Credit card payments can take a toll on your finances. Getting a lower payment on your credit cards can help free up cash for your other bills.
There are several ways that you can get lower credit card payments than you currently have. Getting a lower interest rate will generally lower your minimum payment due. This is due to the way credit card minimum payments are now calculated.
Get Lower Interest Rates
Beginning in 2006, credit card issuers were required to use a different method to calculate your minimum payment. The change forced creditors to require minimum payments that included the full amount of monthly interest plus a percentage, usually 1%, of the outstanding balance on the card.
The end result is that many people saw their minimum payments jump from 2% to 3 or 4% of the balance. If you had $400 in minimum payments each month, your minimum payments may have jumped to $600 or more.
To get a lower interest rate, you can transfer the balance to a lower rate card. This may save you some, but beware of the balance transfer fees. These fees began skyrocketing in the second half of 2006.
You can also just ask your creditor for a lower rate. Credit card issuers frequently grant you a lower rate if you show financial strength. Making higher than minimum payments for at least three consecutive months is one way to do this. If you have been late on a payment, then you may need to overpay for six consecutive months to be able to negotiate a lower interest rate.
Once you get a lower interest rate on your credit card, then the minimum payment will also drop. This can help you lower your credit card payments.
Use a Debt Management Plan
A debt management plan can help you get lower credit card payments. It is an especially good option when you cannot afford to pay more than the minimum payments on your credit cards.
A credit counseling agency can help you set up a debt management plan that better fits within your budget. Instead of mailing multiple checks every month, you can have one automatic payment each month on the date that you need that covers all of your credit card payments. Depending on your situation, this consolidated payment can sometimes be anywhere from 10% to 60% lower than amounts you currently owe as minimum payments.
Best of all, you can be debt free within three to five years and have an improved credit score. Many families are successful on a debt management plan because of the lower payment they make. All of this is possible without having to qualify for a loan.

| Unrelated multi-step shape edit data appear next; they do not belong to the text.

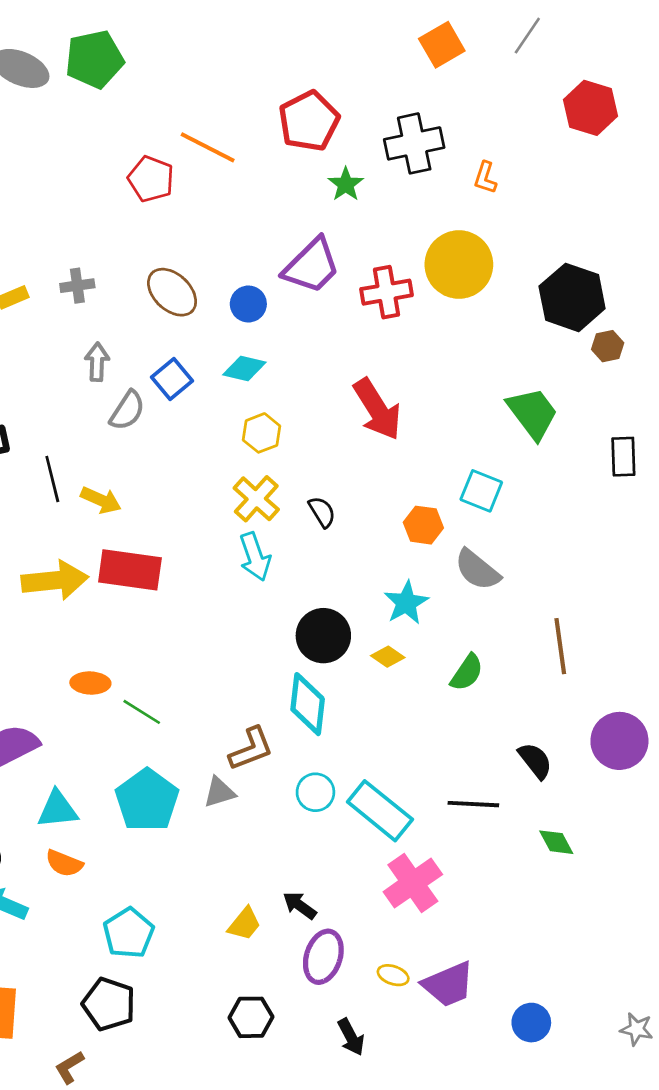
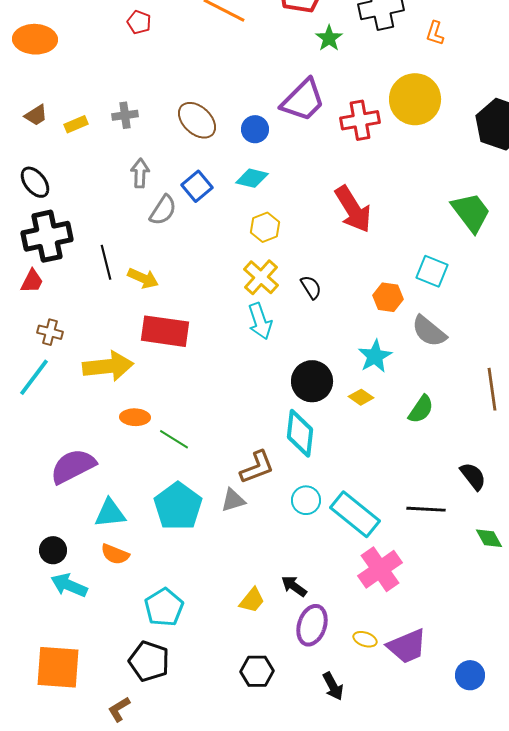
red pentagon: (151, 179) -> (139, 22), moved, size x0.7
yellow arrow: (55, 580) -> (108, 366), moved

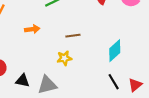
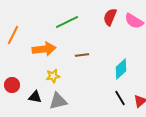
orange arrow: (32, 29) -> (44, 49), size x1.6
yellow star: (64, 58) -> (53, 76), moved

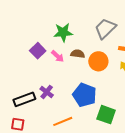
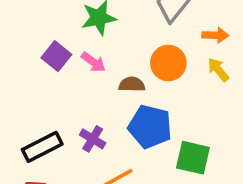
brown semicircle: (78, 54) -> (132, 84), moved
purple cross: (47, 92) -> (93, 139), moved

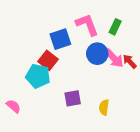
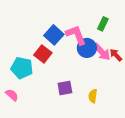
pink L-shape: (87, 25) -> (76, 35), moved
blue square: (60, 39) -> (54, 35), turned -30
cyan pentagon: (38, 76) -> (22, 68), moved

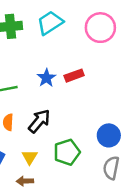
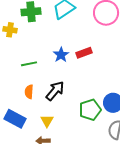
green pentagon: (67, 152) -> (90, 110), moved

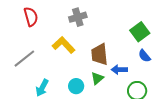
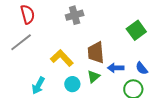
yellow L-shape: (64, 45) -> (62, 58), moved
blue semicircle: (144, 56) -> (142, 68), moved
gray line: (24, 59) -> (21, 42), moved

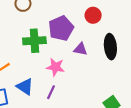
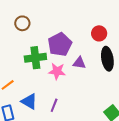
red circle: (93, 15) -> (99, 33), moved
pink star: (55, 67) -> (57, 71), moved

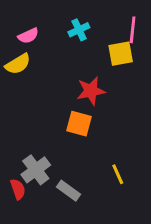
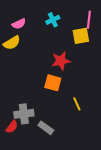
gray cross: (36, 170) -> (24, 114), turned 30
yellow line: (118, 174) -> (77, 104), moved
red semicircle: (18, 189) -> (12, 127), turned 56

Get a Debt Consolidation Loan
If you have good credit, then you may be able to get a debt consolidation loan. These unsecured loans can be taken out to pay off your credit card balances.

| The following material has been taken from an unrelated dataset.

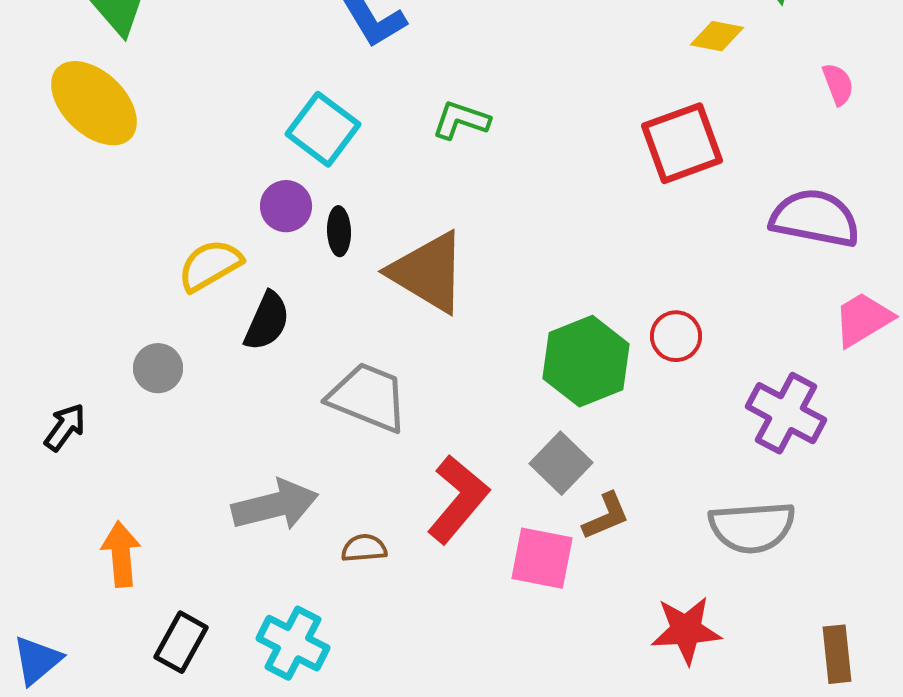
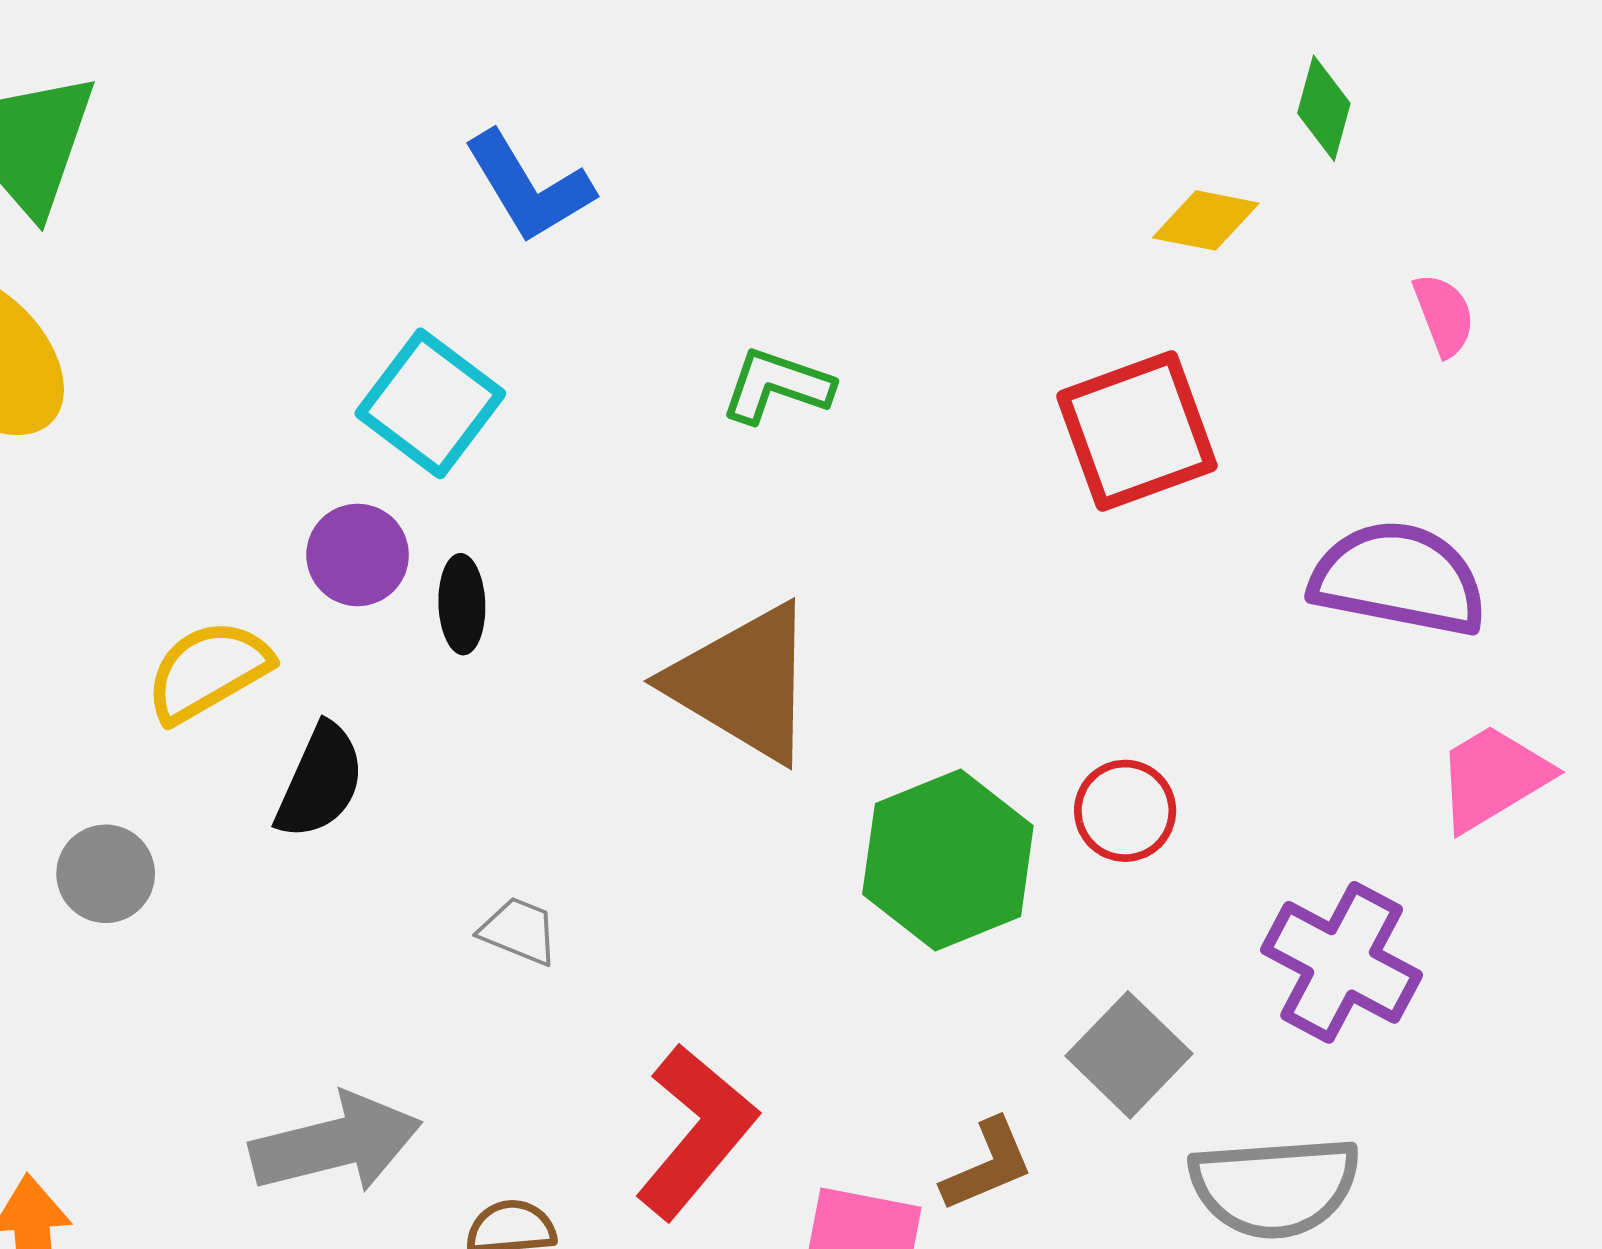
green L-shape: (461, 120) -> (777, 386), moved
brown triangle: (428, 272) -> (743, 683), moved
gray trapezoid: (368, 397) -> (519, 931), size x0.5
gray square: (561, 463) -> (1129, 1055), moved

To qualify for a debt consolidation loan, your credit must be in good shape and you should be able to prove steady income. Most debt consolidation loans are for a few thousand dollars which can be used to repay modest credit card debt.
Get a Home Equity Loan
If you have high credit card debt, then a home equity loan may be necessary to get enough money to pay off your balances. A home equity loan could have a much lower payment and much lower interest rate also. These frequently are available as a home equity line of credit (HELOC) which can be tapped periodically to pay off higher interest rate debt. If you take out a home equity loan, then you should ask your tax adviser to ensure that you get the proper deduction for the interest that you do pay.
Getting a home equity loan requires that you have good credit, a fair amount of equity in your home and steady income. If any of these are not met, then you may wish to try credit counseling instead.
If you have trouble lowering your credit card payments, then consider speaking with an Accredited Financial Counselor (AFC®). AFCs are trained to identify opportunities for helping you lower your credit card payments and eliminate debt. You can get the help you need without taking harmful shortcuts that would cost you in the long run.